6. Does Eppendorf make surgical gowns?
This question comes up because of their cleanroom products. The answer is no—Eppendorf focuses on lab equipment and consumables, not surgical textiles.
For surgical gowns, look at suppliers like Cardinal Health, Medline, or 3M. I'd recommend verifying with your hospital's procurement team. (I can't speak to hospital-grade PPE requirements—that's outside my scope as a lab equipment buyer.)
Why does this question keep appearing? Probably because of Eppendorf's reputation for quality in sterile environments. But a pipette manufacturer doesn't make gowns—it's that simple.
7. What is robotic surgery, and does Eppendorf make equipment for it?
Robotic surgery uses robotic systems to assist surgeons in performing minimally invasive procedures. Think of it as precision tools controlled by a surgeon at a console—more steady hands, less tremor, smaller incisions.
Eppendorf doesn't manufacture surgical robots (that's Intuitive Surgical with the da Vinci system). However, Eppendorf liquid handling technology is used in sample preparation for surgical research—biobanking, genomic analysis, and cell culture work that informs robotic surgery development.
If you're asking because you saw robotic pipetting stations: those are lab automation tools, not surgical robots. (Easy confusion, I know.)
8. What's the most overlooked factor when buying Eppendorf equipment?
The service contract. I can't stress this enough.
People focus on the purchase price and forget they'll need annual calibration and occasional repairs. Eppendorf's service plans range widely by product—plan for 10-15% of the equipment cost annually for full coverage (based on quotes received in 2024).
Better to negotiate it upfront. Here's what worked for us: we asked for a 3-year prepaid service plan at a 12% discount. The vendor agreed (thankfully). That saved our team about $2,000 across four centrifuges and eliminated renewal hassle.
9. Is the Eppendorf shaker incubator worth the premium over generic brands?

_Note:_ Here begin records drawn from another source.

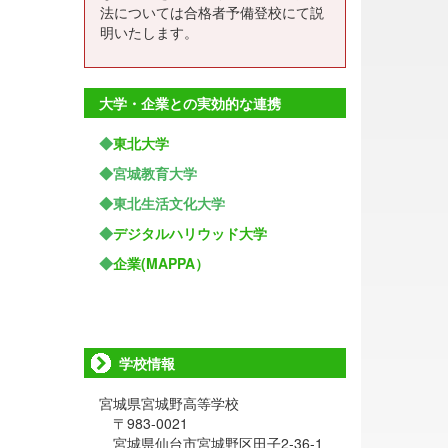
法については合格者予備登校にて説
明いたします。
大学・企業との実効的な連携
◆
東北大学
◆宮城教育大学
◆東北生活文化大学
◆
デジタルハリウッド大学
◆
企業(MAPPA）
学校情報
宮城県宮城野高等学校
〒983-0021
宮城県仙台市宮城野区田子2-36-1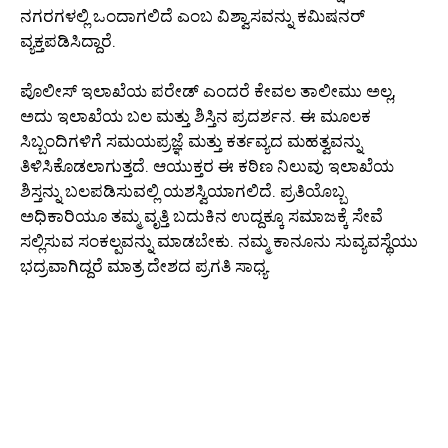
ನಗರಗಳಲ್ಲಿ ಒಂದಾಗಲಿದೆ ಎಂಬ ವಿಶ್ವಾಸವನ್ನು ಕಮಿಷನರ್
ವ್ಯಕ್ತಪಡಿಸಿದ್ದಾರೆ.
ಪೊಲೀಸ್ ಇಲಾಖೆಯ ಪರೇಡ್ ಎಂದರೆ ಕೇವಲ ತಾಲೀಮು ಅಲ್ಲ,
ಅದು ಇಲಾಖೆಯ ಬಲ ಮತ್ತು ಶಿಸ್ತಿನ ಪ್ರದರ್ಶನ. ಈ ಮೂಲಕ
ಸಿಬ್ಬಂದಿಗಳಿಗೆ ಸಮಯಪ್ರಜ್ಞೆ ಮತ್ತು ಕರ್ತವ್ಯದ ಮಹತ್ವವನ್ನು
ತಿಳಿಸಿಕೊಡಲಾಗುತ್ತದೆ. ಆಯುಕ್ತರ ಈ ಕಠಿಣ ನಿಲುವು ಇಲಾಖೆಯ
ಶಿಸ್ತನ್ನು ಬಲಪಡಿಸುವಲ್ಲಿ ಯಶಸ್ವಿಯಾಗಲಿದೆ. ಪ್ರತಿಯೊಬ್ಬ
ಅಧಿಕಾರಿಯೂ ತಮ್ಮ ವೃತ್ತಿ ಬದುಕಿನ ಉದ್ದಕ್ಕೂ ಸಮಾಜಕ್ಕೆ ಸೇವೆ
ಸಲ್ಲಿಸುವ ಸಂಕಲ್ಪವನ್ನು ಮಾಡಬೇಕು. ನಮ್ಮ ಕಾನೂನು ಸುವ್ಯವಸ್ಥೆಯು
ಭದ್ರವಾಗಿದ್ದರೆ ಮಾತ್ರ ದೇಶದ ಪ್ರಗತಿ ಸಾಧ್ಯ.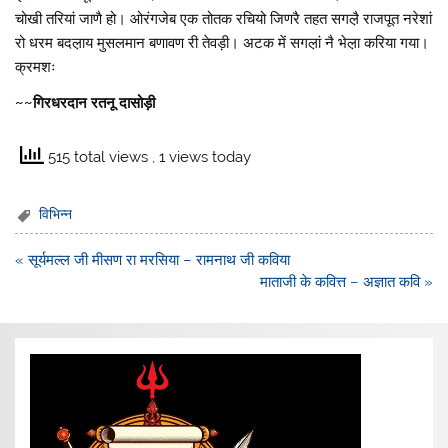
चोखी तरियां जाणै हो। ओरंगजेब एक तोतक रचियो जिणरै तहत सगल़ै राजपूत नरेशां
रो धरम बदल़ाय मुसलमान बणावण री तेवड़ी। अटक में सगल़ां नै भेल़ा करिया गया।
क्रमशः
~~गिरधरदान रतनू दासोड़ी
515 total views
, 1 views today
विभिन्न
Post
« सूर्यमल्ल जी मीसण रा मरसिया – रामनाथ जी कविया
navigation
माताजी के कवित्त – अज्ञात कवि »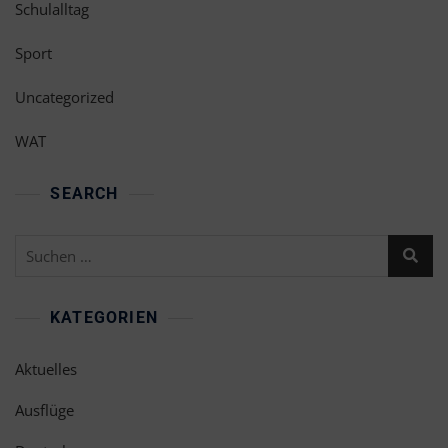
Schulalltag
Sport
Uncategorized
WAT
SEARCH
Suchen
nach:
KATEGORIEN
Aktuelles
Ausflüge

Yes, if you need stable temperature control and quiet operation. The Galaxy and CellXpert incubators have validated recovery times after door openings—which matters for sensitive cultures.
Is it worth it if you're just shaking bacterial cultures overnight at 37°C? Maybe not. A generic shaker incubator at $3,000-5,000 vs. $8,000+ for an Eppendorf is a real difference.
My rule: for critical workflows (primary cells, clinical samples), go Eppendorf. For routine bacterial growth, save the budget and spend it on better pipettes or tips.
Pricing as of January 2025; verify current rates with distributors. Specs based on Eppendorf manuals and datasheets. This guide reflects my procurement experience—not technical lab advice.